“Every child is an artist. The problem is how to remain an artist once he grows up.” —Pablo Picasso

As an arts educator, it’s crucial to your students that you’re able to bring your artist self into the room as a living example of how they too can be artists. However, it can be difficult for individuals like myself who work as arts teachers and administrators. So how do you balance the two?  For me, the solution has been to let the two be one. It took me a while to do this intentionally, but I let my creativity influence my approach to administrative solutions and let my task-oriented thinking manage the flow of my class. The key is remaining aware and perceptive of when it’s time to let things be, and when it’s time to stay organized—or as I frequently say, “create structure for the chaos to happen in.”

Right after college I worked at a music school in D.C., where I became an administrator and a teacher in our outreach programs. I’d never facilitated in a school classroom in my life, let alone in an at-risk neighborhood. My previous experiences working with children taught me how to adjust in the moment, but in this new setting I learned that sometimes I needed to completely scrap a lesson and build a new one on the spot to meet the needs of my students. Looking back, I realize that my experience in theater had given me the skill set to make that transition. Improv and theater exercises are all about “Yes, and”—the idea that you say “yes” to the contributions of your scene partners and then build upon them. Teaching in this setting demanded that I tap into that philosophy.
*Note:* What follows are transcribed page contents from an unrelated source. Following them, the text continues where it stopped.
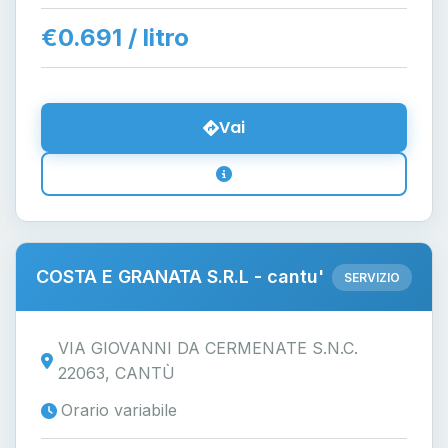
€0.691 / litro
Vai
COSTA E GRANATA S.R.L - cantu'
SERVIZIO
VIA GIOVANNI DA CERMENATE S.N.C.
22063, CANTÙ
Orario variabile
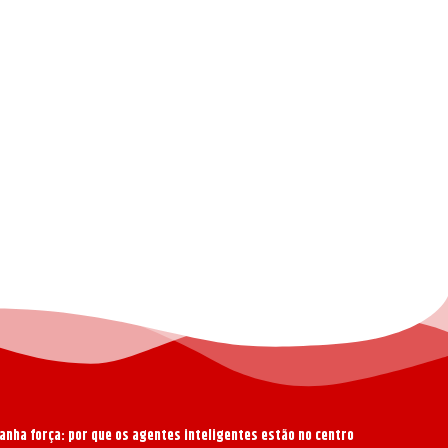
anha força: por que os agentes inteligentes estão no centro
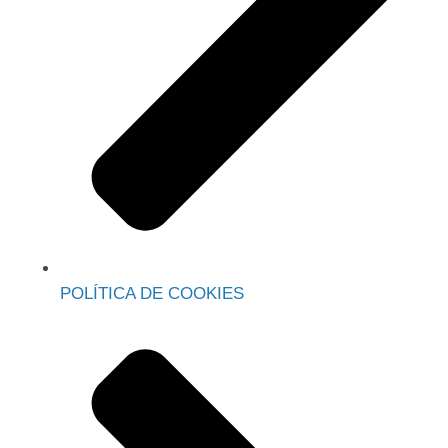
POLÍTICA DE COOKIES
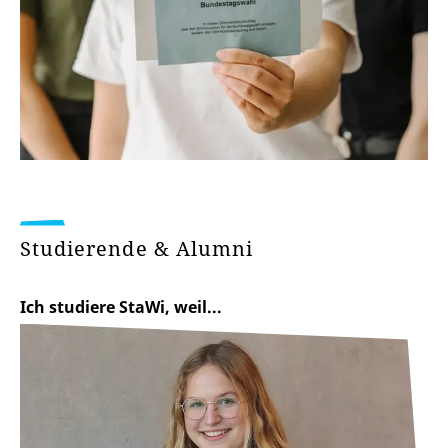
Studierende & Alumni
Ich studiere StaWi, weil...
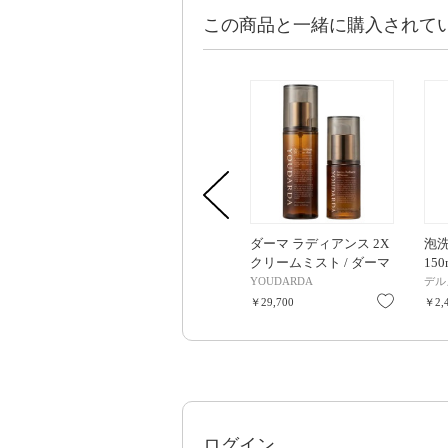
この商品と一緒に購入されて
ダーマ ラディアンス 2X
泡洗
クリームミスト / ダーマ
150
ラディアンス 2X セラム
YOUDARDA
デル
/ 80ml、30ml
お気に入
￥29,700
￥2,
ログイン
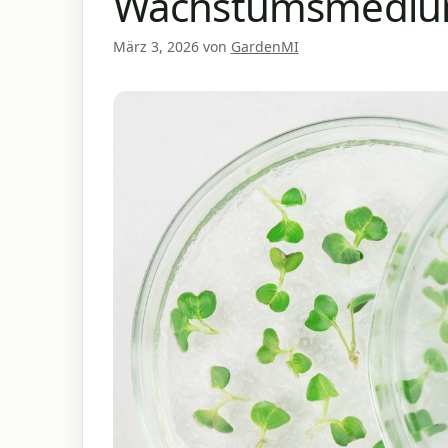
Wachstumsmedium
März 3, 2026
von
GardenMI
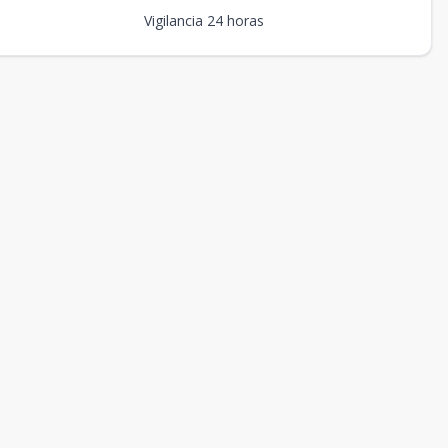
Vigilancia 24 horas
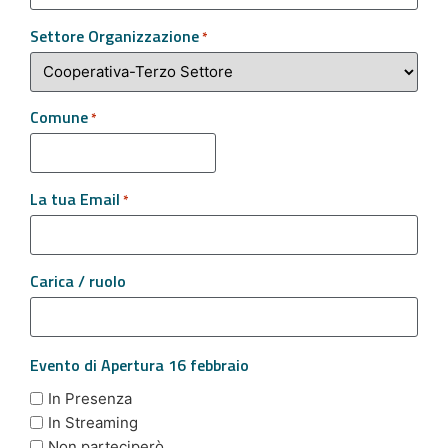
Settore Organizzazione
*
Comune
*
La tua Email
*
Carica / ruolo
Evento di Apertura 16 febbraio
In Presenza
In Streaming
Non parteciperò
Early in my career, I learned that my administrative skills were just as strong as my performance skills. My writing capabilities were useful for many tasks, and I had an intuitive ability to create and implement administrative systems, most surprising of which were financial systems. I love spreadsheets. LOVE them. I also began to develop the ability to identify the kind of professional development people needed to complete their jobs, and to find fun and active ways to meet those objectives. My desire to make things visually appealing also made me highly organized.

The teamwork skills I’ve learned as an artist have also influenced my approach to administration. While I still do a lot of solitary administrative projects, I've learned so much about the value of collaboration when building operations plans. One of the best ways to build administrative systems that work is to let the people who will use them help create them. They will feel more invested. Working with fellow artists, educators, and administrators over the past decade has shaped my views on how teams can creatively work together on a variety of projects and helped me be more innovative.

A few years ago, while studying at Drexel, I did an independent study on creativity in arts administration and education. I reached out my colleagues, mentors, and teachers (including my art professor mom) to ask how they had found ways to identify aspects of creativity in their administrative work. For example, rather than sitting at a desk to do planning you can write on Post-its and put them on the walls, or you can reflect on a project by creating a mini piece of art. One administrator said, “When I’m making a beautiful spreadsheet, sometimes, it’s soothing and lovely. Like a work of art—you work to create something clear.” The feedback I received helped me see more clearly that others in the field also are intuitively searching for ways to fuse their multifaceted skills. I can’t help but immediately think about how beneficial and crucial this is for our students. As the safekeepers of arts education, it’s important that we are able to be examples of the doors arts education can open for people.

Once while speaking on a panel, a fellow panelist told the group of graduate students they should find the part of the artistic process that excites them the most and make a career of it. I realized that I have unintentionally done just that. It brings me great joy that I’m able to use the skills and interest I’ve accumulated towards work that I’m truly passionate about, using arts education to help shape a thoughtful, empathetic, and innovative generation of leaders. As I begin another school year, I have a wish for the young people I work with and who my work touches: I hope they too can utilize their experiences in the arts as an entry point to a larger world of creative thinking, no matter where they go in their lives. I hope they can identify their favorite aspect in their experiences and use it as a catalyst to their passion. I hope that those I work with directly see me as a proof that it is possible.